→ **THE PROBLEM**
The listing below should be printed exactly, though its pictures must not be.

→ **DATA**
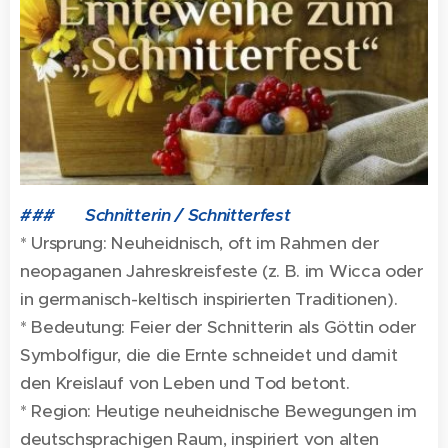
### 🌾 Schnitterin / Schnitterfest
* Ursprung: Neuheidnisch, oft im Rahmen der
neopaganen Jahreskreisfeste (z. B. im Wicca oder
in germanisch-keltisch inspirierten Traditionen).
* Bedeutung: Feier der Schnitterin als Göttin oder
Symbolfigur, die die Ernte schneidet und damit
den Kreislauf von Leben und Tod betont.
* Region: Heutige neuheidnische Bewegungen im
deutschsprachigen Raum, inspiriert von alten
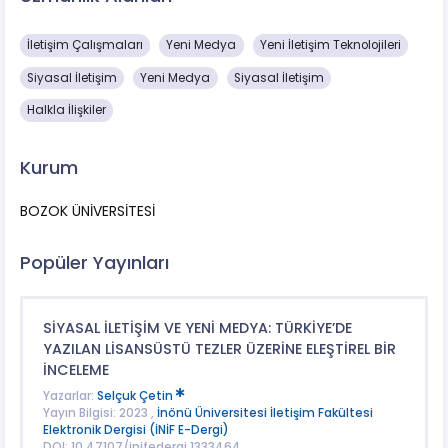
İletişim Çalışmaları
Yeni Medya
Yeni İletişim Teknolojileri
Siyasal İletişim
Yeni Medya
Siyasal İletişim
Halkla İlişkiler
Kurum
BOZOK ÜNİVERSİTESİ
Popüler Yayınları
SİYASAL İLETİŞİM VE YENİ MEDYA: TÜRKİYE’DE
YAZILAN LİSANSÜSTÜ TEZLER ÜZERİNE ELEŞTİREL BİR
İNCELEME
Yazarlar:
Selçuk Çetin
Yayın Bilgisi: 2023 ,
İnönü Üniversitesi İletişim Fakültesi
Elektronik Dergisi (İNİF E-Dergi)
DOI: 10.47107/inifedergi.1333464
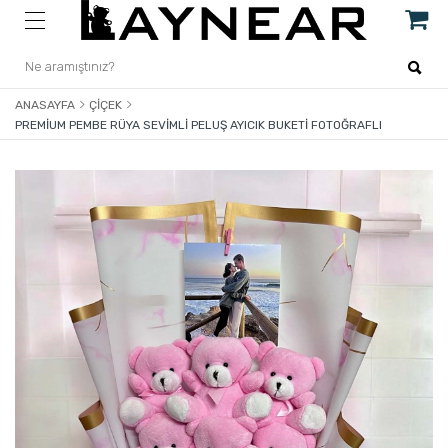
ANASAYFA
ÇIÇEK
PREMIUM PEMBE RÜYA SEVIMLI PELUŞ AYICIK BUKETI FOTOĞRAFLI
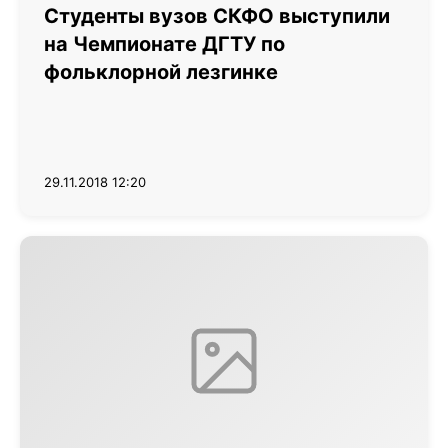
Студенты вузов СКФО выступили
на Чемпионате ДГТУ по
фольклорной лезгинке
29.11.2018 12:20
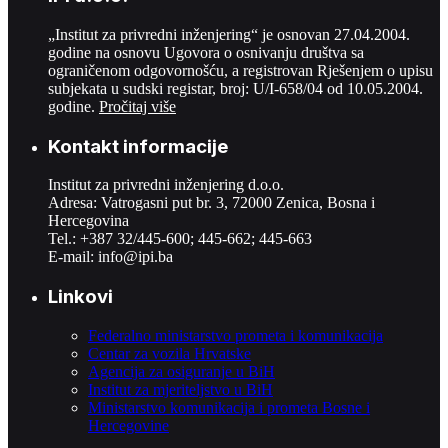
„Institut za privredni inženjering“ je osnovan 27.04.2004.
godine na osnovu Ugovora o osnivanju društva sa
ograničenom odgovornošću, a registrovan Rješenjem o upisu
subjekata u sudski registar, broj: U/I-658/04 od 10.05.2004.
godine.
Pročitaj više
Kontakt informacije
Institut za privredni inženjering d.o.o.
Adresa: Vatrogasni put br. 3, 72000 Zenica, Bosna i
Hercegovina
Tel.: +387 32/445-600; 445-662; 445-663
E-mail:
info@ipi.ba
Linkovi
Federalno ministarstvo prometa i komunikacija
Centar za vozila Hrvatske
Agencija za osiguranje u BiH
Institut za mjeriteljstvo u BiH
Ministarstvo komunikacija i prometa Bosne i
Hercegovine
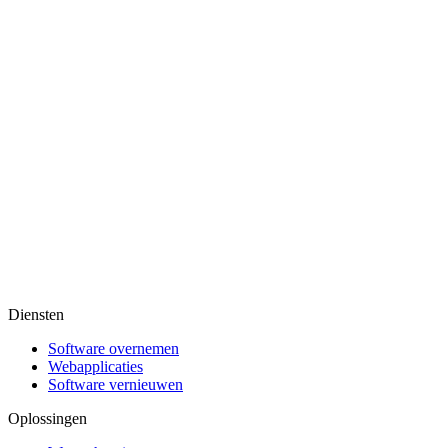
Diensten
Software overnemen
Webapplicaties
Software vernieuwen
Oplossingen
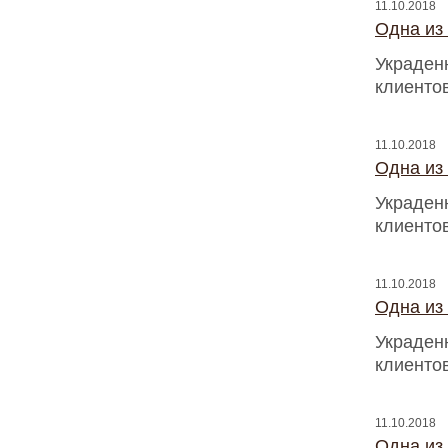
11.10.2018
Одна из
Украден
клиентов
11.10.2018
Одна из
Украден
клиентов
11.10.2018
Одна из
Украден
клиентов
11.10.2018
Одна из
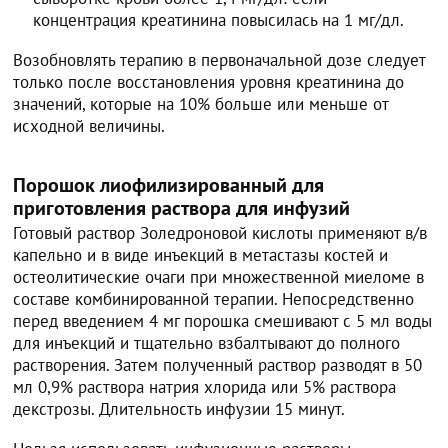
концентрация креатинина повысилась на 1 мг/дл.
Возобновлять терапию в первоначальной дозе следует
только после восстановления уровня креатинина до
значений, которые на 10% больше или меньше от
исходной величины.
Порошок лиофилизированный для
приготовления раствора для инфузий
Готовый раствор Золедроновой кислоты применяют в/в
капельно и в виде инъекций в метастазы костей и
остеолитические очаги при множественной миеломе в
составе комбинированной терапии. Непосредственно
перед введением 4 мг порошка смешивают с 5 мл воды
для инъекций и тщательно взбалтывают до полного
растворения. Затем полученный раствор разводят в 50
мл 0,9% раствора натрия хлорида или 5% раствора
декстрозы. Длительность инфузии 15 минут.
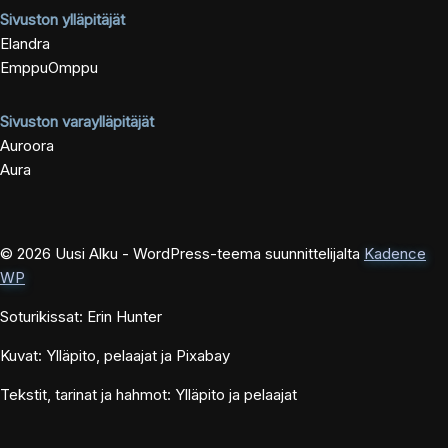
Sivuston ylläpitäjät
Elandra
EmppuOmppu
Sivuston varaylläpitäjät
Auroora
Aura
© 2026 Uusi Alku - WordPress-teema suunnittelijalta
Kadence
WP
Soturikissat: Erin Hunter
Kuvat: Ylläpito, pelaajat ja Pixabay
Tekstit, tarinat ja hahmot: Ylläpito ja pelaajat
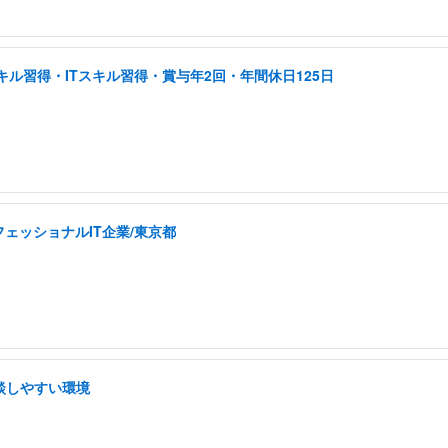
ル習得・ITスキル習得・賞与年2回・年間休日125日
ェッショナルIT企業/東京都
相談しやすい環境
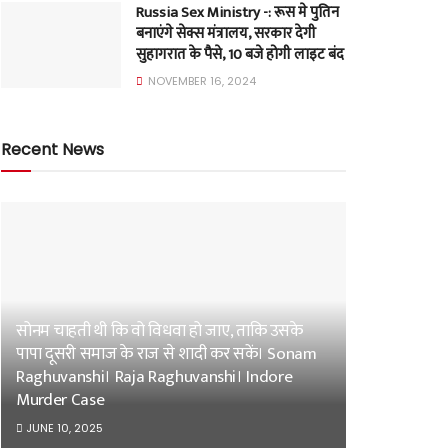
Russia Sex Ministry -: रूस मे पुतिन
बनाएंगे सेक्स मंत्रालय, सरकार देगी
सुहागरात के पैसे, 10 बजे होगी लाइट बंद
NOVEMBER 16, 2024
Recent News
सोनम चाहती थी कि वो विधवा हो जाए, ताकि उसके
पापा दूसरी समाज के राज से शादी कर सकें। Sonam
Raghuvanshi। Raja Raghuvanshi। Indore
Murder Case
JUNE 10, 2025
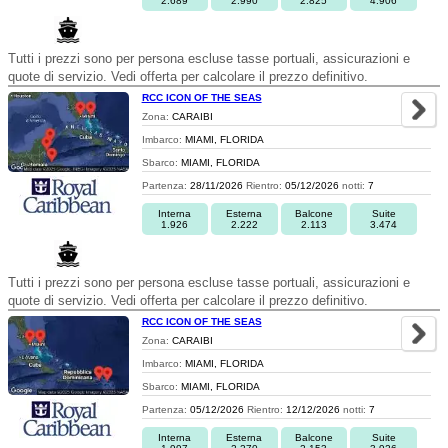
2.689
2.990
2.825
4.906
Tutti i prezzi sono per persona escluse tasse portuali, assicurazioni e
quote di servizio. Vedi offerta per calcolare il prezzo definitivo.
RCC ICON OF THE SEAS
Zona:
CARAIBI
Imbarco:
MIAMI, FLORIDA
Sbarco:
MIAMI, FLORIDA
Partenza:
28/11/2026
Rientro:
05/12/2026
notti:
7
Interna
Esterna
Balcone
Suite
1.926
2.222
2.113
3.474
Tutti i prezzi sono per persona escluse tasse portuali, assicurazioni e
quote di servizio. Vedi offerta per calcolare il prezzo definitivo.
RCC ICON OF THE SEAS
Zona:
CARAIBI
Imbarco:
MIAMI, FLORIDA
Sbarco:
MIAMI, FLORIDA
Partenza:
05/12/2026
Rientro:
12/12/2026
notti:
7
Interna
Esterna
Balcone
Suite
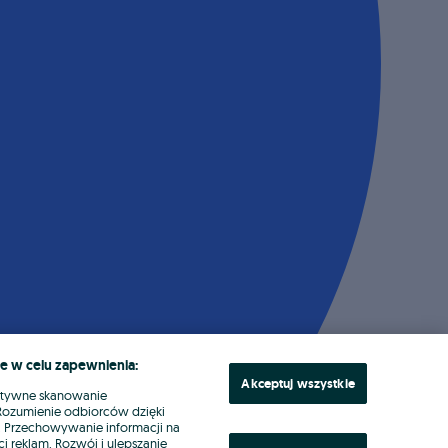
e w celu zapewnienia:
Akceptuj wszystkie
ktywne skanowanie
. Rozumienie odbiorców dzięki
ł. Przechowywanie informacji na
i reklam. Rozwój i ulepszanie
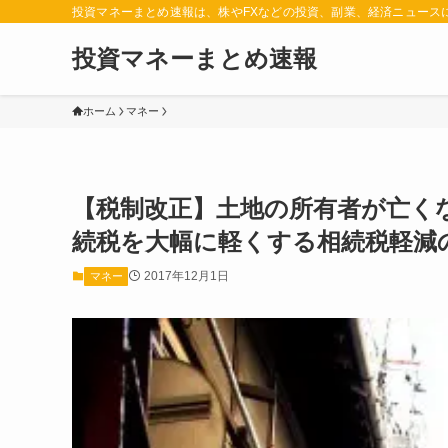
投資マネーまとめ速報は、株やFXなどの投資、副業、経済ニュース
投資マネーまとめ速報
ホーム
マネー
【税制改正】土地の所有者が亡く
続税を大幅に軽くする相続税軽減
2017年12月1日
マネー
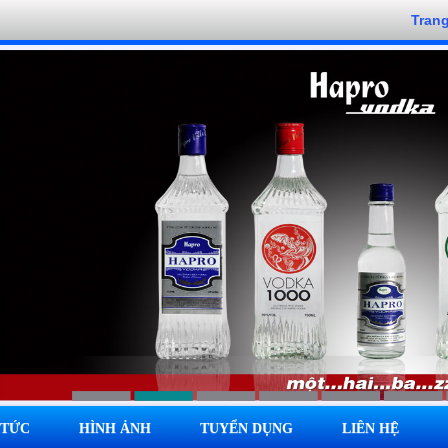
Tran
 TỨC
HÌNH ẢNH
TUYỂN DỤNG
LIÊN HỆ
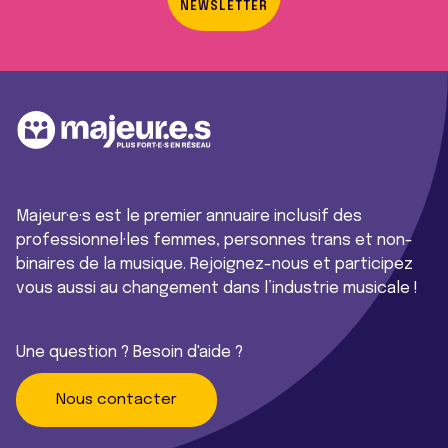
NEWSLETTER
Majeur·e·s est le premier annuaire inclusif des
professionnel·les femmes, personnes trans et non-
binaires de la musique. Rejoignez-nous et participez
vous aussi au changement dans l’industrie musicale !
Une question ? Besoin d'aide ?
Nous contacter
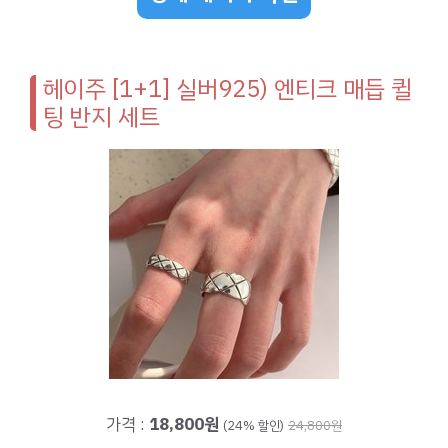
헤이주 [1+1] 실버925) 엔티크 매듭 퀼
팅 반지 세트
가격 :
18,800원
(24% 할인)
24,800원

→ **ANSWER BELOW**
### 🌾 Schnitterin / Schnitterfest
* Ursprung: Neuheidnisch, oft im Rahmen der
neopaganen Jahreskreisfeste (z. B. im Wicca oder
in germanisch-keltisch inspirierten Traditionen).
* Bedeutung: Feier der Schnitterin als Göttin oder
Symbolfigur, die die Ernte schneidet und damit
den Kreislauf von Leben und Tod betont.
* Region: Heutige neuheidnische Bewegungen im
deutschsprachigen Raum, inspiriert von alten
İletişim Çalışmaları
Yeni Medya
Yeni İletişim Teknolojileri
Siyasal İletişim
Yeni Medya
Siyasal İletişim
Halkla İlişkiler
Kurum
BOZOK ÜNİVERSİTESİ
Popüler Yayınları
SİYASAL İLETİŞİM VE YENİ MEDYA: TÜRKİYE’DE
YAZILAN LİSANSÜSTÜ TEZLER ÜZERİNE ELEŞTİREL BİR
İNCELEME
Yazarlar:
Selçuk Çetin
Yayın Bilgisi: 2023 ,
İnönü Üniversitesi İletişim Fakültesi
Elektronik Dergisi (İNİF E-Dergi)
DOI: 10.47107/inifedergi.1333464
ANASAYFA
ÇIÇEK
PREMIUM PEMBE RÜYA SEVIMLI PELUŞ AYICIK BUKETI FOTOĞRAFLI
Студенты вузов СКФО выступили
на Чемпионате ДГТУ по
фольклорной лезгинке
29.11.2018 12:20
„Institut za privredni inženjering“ je osnovan 27.04.2004.
godine na osnovu Ugovora o osnivanju društva sa
ograničenom odgovornošću, a registrovan Rješenjem o upisu
subjekata u sudski registar, broj: U/I-658/04 od 10.05.2004.
godine.
Pročitaj više
Kontakt informacije
Institut za privredni inženjering d.o.o.
Adresa: Vatrogasni put br. 3, 72000 Zenica, Bosna i
Hercegovina
Tel.: +387 32/445-600; 445-662; 445-663
E-mail:
info@ipi.ba
Linkovi
Federalno ministarstvo prometa i komunikacija
Centar za vozila Hrvatske
Agencija za osiguranje u BiH
Institut za mjeriteljstvo u BiH
Ministarstvo komunikacija i prometa Bosne i
Hercegovine
Diensten
Software overnemen
Webapplicaties
Software vernieuwen
Oplossingen
11.10.2018
Одна из
Украден
клиентов
11.10.2018
Одна из
Украден
клиентов
11.10.2018
Одна из
Украден
клиентов
11.10.2018
Одна из
концентрация креатинина повысилась на 1 мг/дл.
Возобновлять терапию в первоначальной дозе следует
только после восстановления уровня креатинина до
значений, которые на 10% больше или меньше от
исходной величины.
Порошок лиофилизированный для
приготовления раствора для инфузий
Готовый раствор Золедроновой кислоты применяют в/в
капельно и в виде инъекций в метастазы костей и
остеолитические очаги при множественной миеломе в
составе комбинированной терапии. Непосредственно
перед введением 4 мг порошка смешивают с 5 мл воды
для инъекций и тщательно взбалтывают до полного
растворения. Затем полученный раствор разводят в 50
мл 0,9% раствора натрия хлорида или 5% раствора
декстрозы. Длительность инфузии 15 минут.
Sivuston ylläpitäjät
Elandra
EmppuOmppu
Sivuston varaylläpitäjät
Auroora
Aura
© 2026 Uusi Alku - WordPress-teema suunnittelijalta
Kadence
WP
Soturikissat: Erin Hunter
Kuvat: Ylläpito, pelaajat ja Pixabay
Tekstit, tarinat ja hahmot: Ylläpito ja pelaajat
ル習得・ITスキル習得・賞与年2回・年間休日125日
ェッショナルIT企業/東京都
相談しやすい環境
Russia Sex Ministry -: रूस मे पुतिन
बनाएंगे सेक्स मंत्रालय, सरकार देगी
सुहागरात के पैसे, 10 बजे होगी लाइट बंद
NOVEMBER 16, 2024
Recent News
सोनम चाहती थी कि वो विधवा हो जाए, ताकि उसके
पापा दूसरी समाज के राज से शादी कर सकें। Sonam
Raghuvanshi। Raja Raghuvanshi। Indore
Murder Case
JUNE 10, 2025
2.689
2.990
2.825
4.906
Tutti i prezzi sono per persona escluse tasse portuali, assicurazioni e
quote di servizio. Vedi offerta per calcolare il prezzo definitivo.
RCC ICON OF THE SEAS
Zona:
CARAIBI
Imbarco:
MIAMI, FLORIDA
Sbarco:
MIAMI, FLORIDA
Partenza:
28/11/2026
Rientro:
05/12/2026
notti:
7
Interna
Esterna
Balcone
Suite
1.926
2.222
2.113
3.474
Tutti i prezzi sono per persona escluse tasse portuali, assicurazioni e
quote di servizio. Vedi offerta per calcolare il prezzo definitivo.
RCC ICON OF THE SEAS
Zona:
CARAIBI
Imbarco:
MIAMI, FLORIDA
Sbarco:
MIAMI, FLORIDA
Partenza:
05/12/2026
Rientro:
12/12/2026
notti:
7
Interna
Esterna
Balcone
Suite
e w celu zapewnienia:
Akceptuj wszystkie
ktywne skanowanie
. Rozumienie odbiorców dzięki
ł. Przechowywanie informacji na
i reklam. Rozwój i ulepszanie
投資マネーまとめ速報は、株やFXなどの投資、副業、経済ニュース
投資マネーまとめ速報
ホーム
マネー
【税制改正】土地の所有者が亡く
続税を大幅に軽くする相続税軽減
2017年12月1日
マネー
Tran
 TỨC
HÌNH ẢNH
TUYỂN DỤNG
LIÊN HỆ
NEWSLETTER
Majeur·e·s est le premier annuaire inclusif des
professionnel·les femmes, personnes trans et non-
binaires de la musique. Rejoignez-nous et participez
vous aussi au changement dans l’industrie musicale !
Une question ? Besoin d'aide ?
Nous contacter
헤이주 [1+1] 실버925) 엔티크 매듭 퀼
팅 반지 세트
가격 :
18,800원
(24% 할인)
24,800원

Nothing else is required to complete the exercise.